I'll take the first question. 

There was a preoccupation with the current ongoing war. Furthermore, there was an element of trade secrecy going on with the veteran refiners compounded with a dying out apprenticeship.

Steven


----------



## Woodworker1997 (Apr 30, 2013)

#1. High melting temp. Oxygen enriched flame is needed.

Derek


----------



## AndyWilliams (Apr 30, 2013)

Obviously, the answer to the first question is that is the year GRF went online!


----------



## gubni (Apr 30, 2013)

Woodworker1997 said:


> #1. High melting temp. Oxygen enriched flame is needed.
> 
> Derek



We have a winner!


----------



## squarecoinman (Apr 30, 2013)

gubni said:


> Woodworker1997 said:
> 
> 
> > #1. High melting temp. Oxygen enriched flame is needed.
> ...



Gubni we do not have a winner yet , lots of people that still can answer after all there are 3 questions and one of them can be answered by more then one answer

scm


----------



## Geo (Apr 30, 2013)

an oxygen enriched flame? what is the other gas? most refineries did not have a furnace capable of melting platinum. a hydrogen flame torch will melt platinum but refineries deal in quantities that makes using any direct flame melting unfeasible.
Melting point	2041.4 K, 1768.3 °C, 3214.9 °F

The habit of secrecy among many workers was a potent reason; the institution of apprenticeship was dying out;the literature of platinum was scanty and so highly technical as to discourage the average reader.

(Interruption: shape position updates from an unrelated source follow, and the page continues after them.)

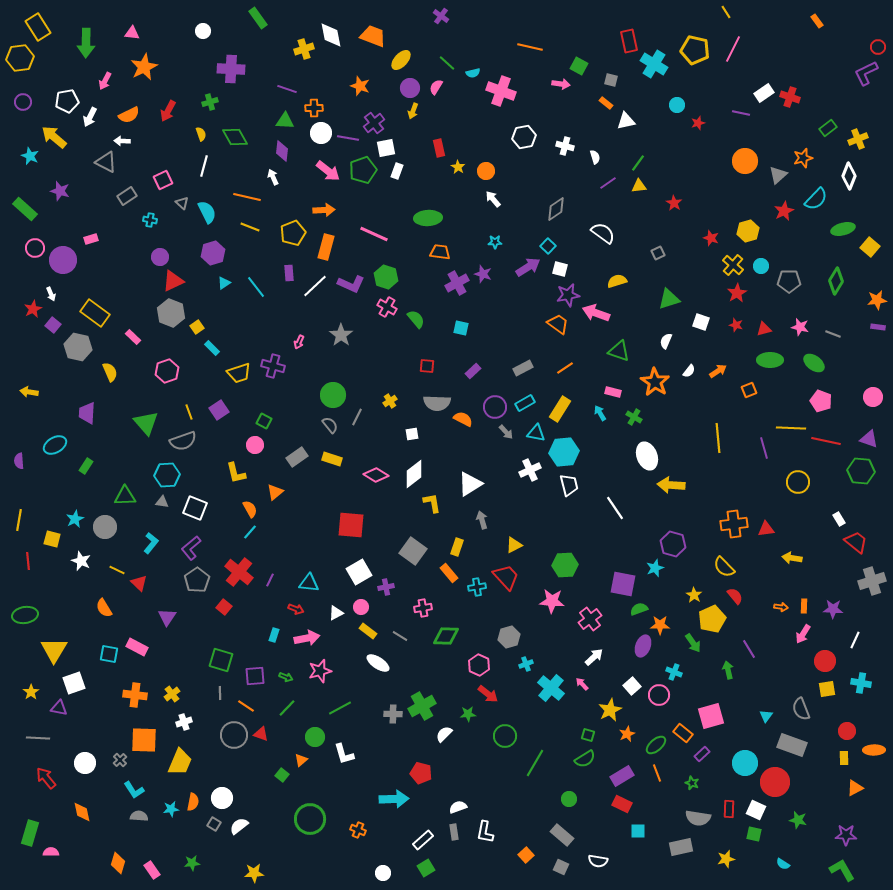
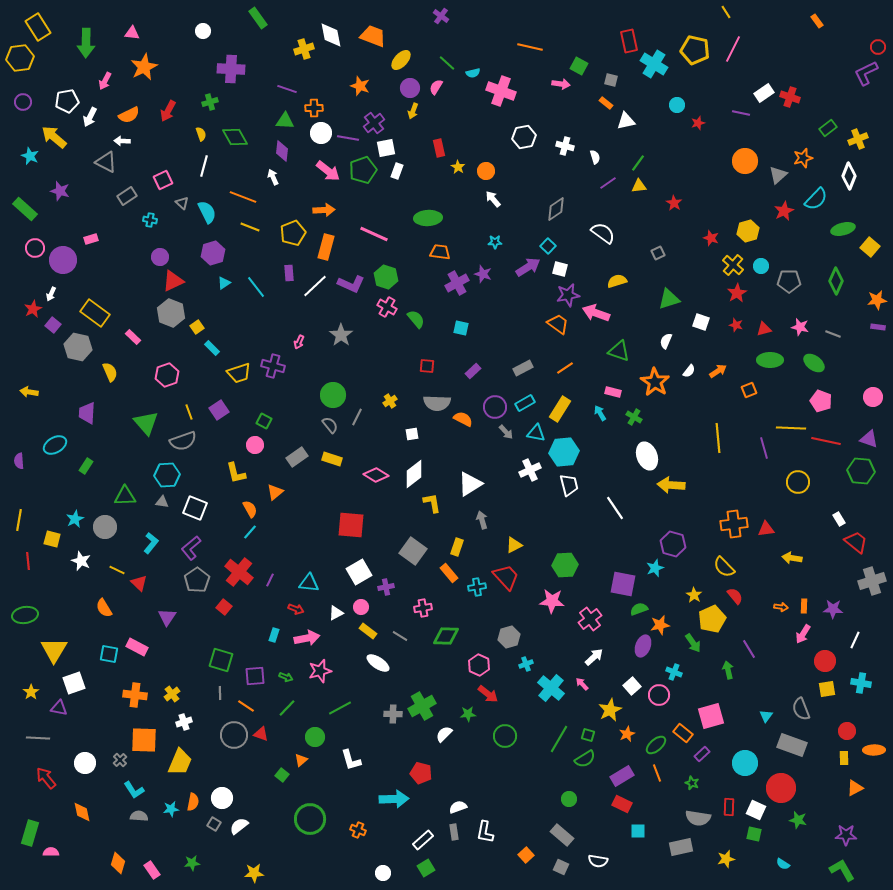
orange line at (247, 197): moved 4 px left; rotated 8 degrees clockwise
green diamond at (836, 281): rotated 8 degrees counterclockwise
white arrow at (51, 294): rotated 48 degrees clockwise
pink hexagon at (167, 371): moved 4 px down
orange star at (660, 625): rotated 12 degrees counterclockwise
white L-shape at (344, 754): moved 7 px right, 6 px down
green line at (535, 763): moved 24 px right, 24 px up
red circle at (775, 782): moved 6 px right, 6 px down
red rectangle at (729, 809): moved 2 px up
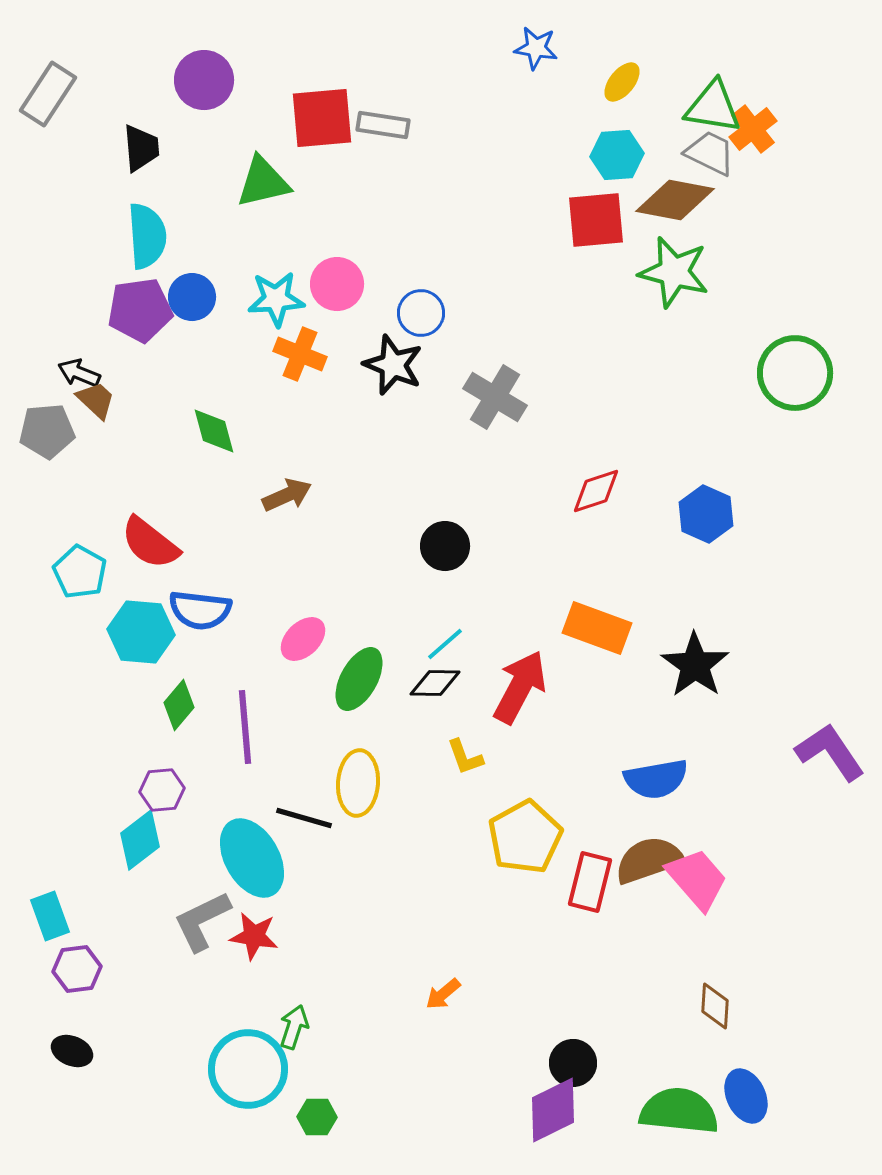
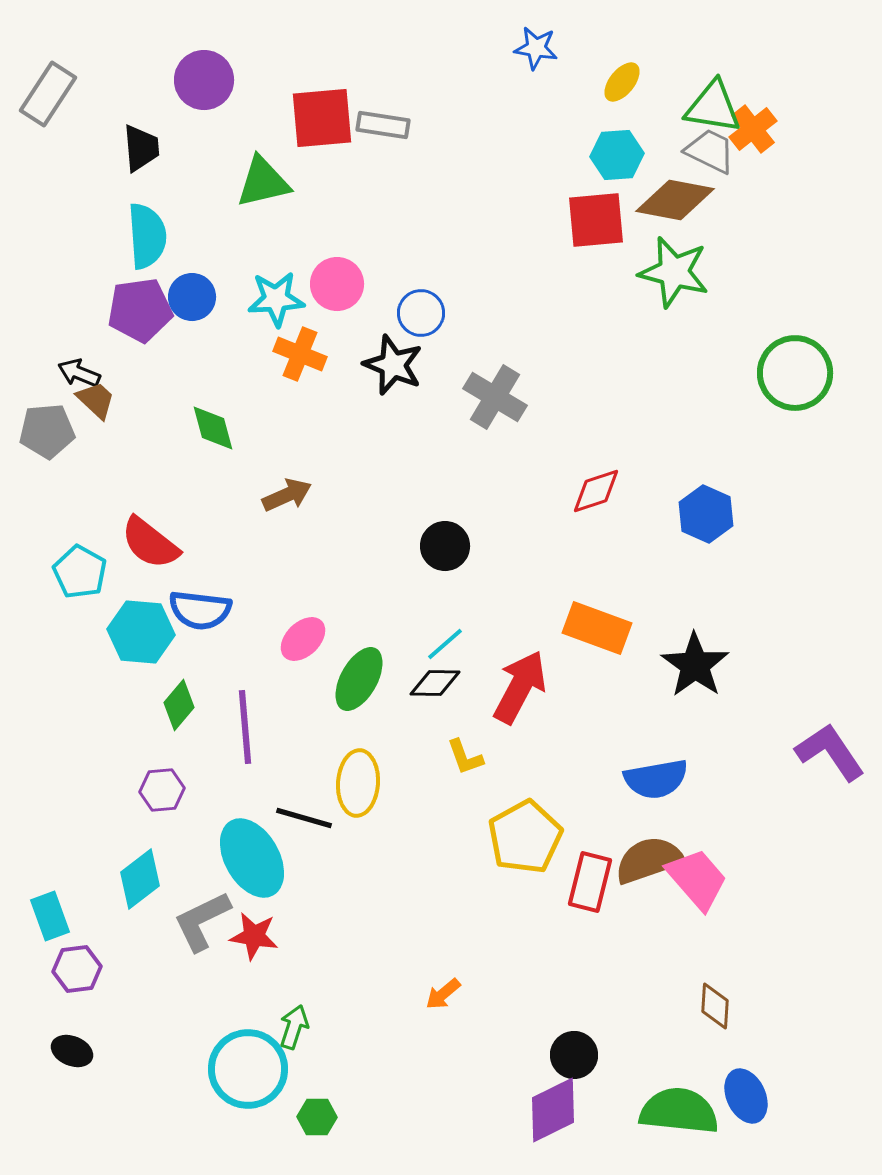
gray trapezoid at (710, 153): moved 2 px up
green diamond at (214, 431): moved 1 px left, 3 px up
cyan diamond at (140, 840): moved 39 px down
black circle at (573, 1063): moved 1 px right, 8 px up
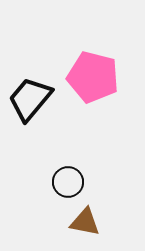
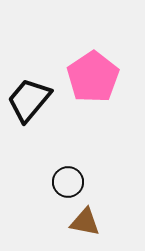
pink pentagon: rotated 24 degrees clockwise
black trapezoid: moved 1 px left, 1 px down
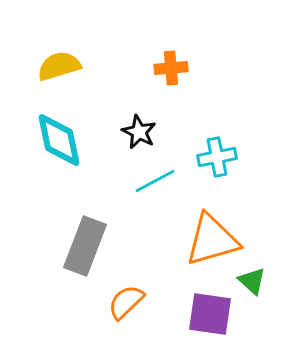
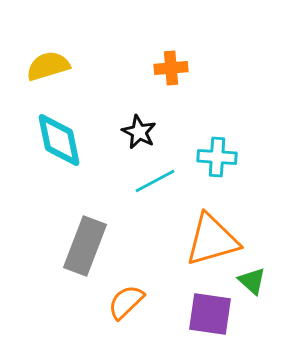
yellow semicircle: moved 11 px left
cyan cross: rotated 15 degrees clockwise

Platinum was so valuable that in many shops the proprietor did all the melting and refining himself such as it was and excluded all workmen from the room where he worked, thus increasing the superstitions and misinformation that collected around the whole subject. ----
found in the preface


Palisade NJ. January 1940

ill have to read the whole book again to find it but i think it was a barber shop.


----------



## gubni (Apr 30, 2013)

squarecoinman said:


> gubni said:
> 
> 
> > Woodworker1997 said:
> ...



Well yeah, just saying he got the first part right since I remember reading that yesterday.


----------



## kane333 (Apr 30, 2013)

It's still somewhat secretive, IMO..No one who comes here looking to start refining will get the answers handed to them. They must still seek the knowledge within the pages of this forum and doing a lot of reading, to include C.M. Hoke's book.


----------



## Harold_V (May 1, 2013)

kane333 said:


> It's still somewhat secretive, IMO..No one who comes here looking to start refining will get the answers handed to them. They must still seek the knowledge within the pages of this forum and doing a lot of reading, to include C.M. Hoke's book.


Correct. That prevents those who seem to think that all they need to know is a couple things and they're good to go from jumping in with both feet, and finding themselves lost in a sea of ignorance. 

There's way too much one must understand in order to be self sufficient in refining the four basic precious metals (silver, gold, platinum and palladium) to even think you have no need to study. It took me years to become proficient, and I paid serious attention to any and all information I could discover---the most important source being Hoke's book (because it teaches the basics, in a language even a fool can understand). I numbered amongst my books, Rose's The Metallurgy of Gold. I recommend it highly. 

Harold


----------



## kurt (May 1, 2013)

Harold_V said:


> the most important source being Hoke's book (because it teaches the basics, in a language even a fool can understand).
> 
> Harold



the problem is getting a fool to read it 

Kurt


----------



## squarecoinman (May 1, 2013)

Quiz one answers 

1 Up to about 1915, comparatively few jewelry shops in the whole world were equipped to melt their platinum scrap, and the task of separating the platinum from the gold scrap was equally beyond their powers; a handful of professional refiners handled the entire output. Why ? ( more then one answer is possible)
*
High melting points of the metals combined with secrecy surrounding their processing. And occupation with the war* ( page 4 )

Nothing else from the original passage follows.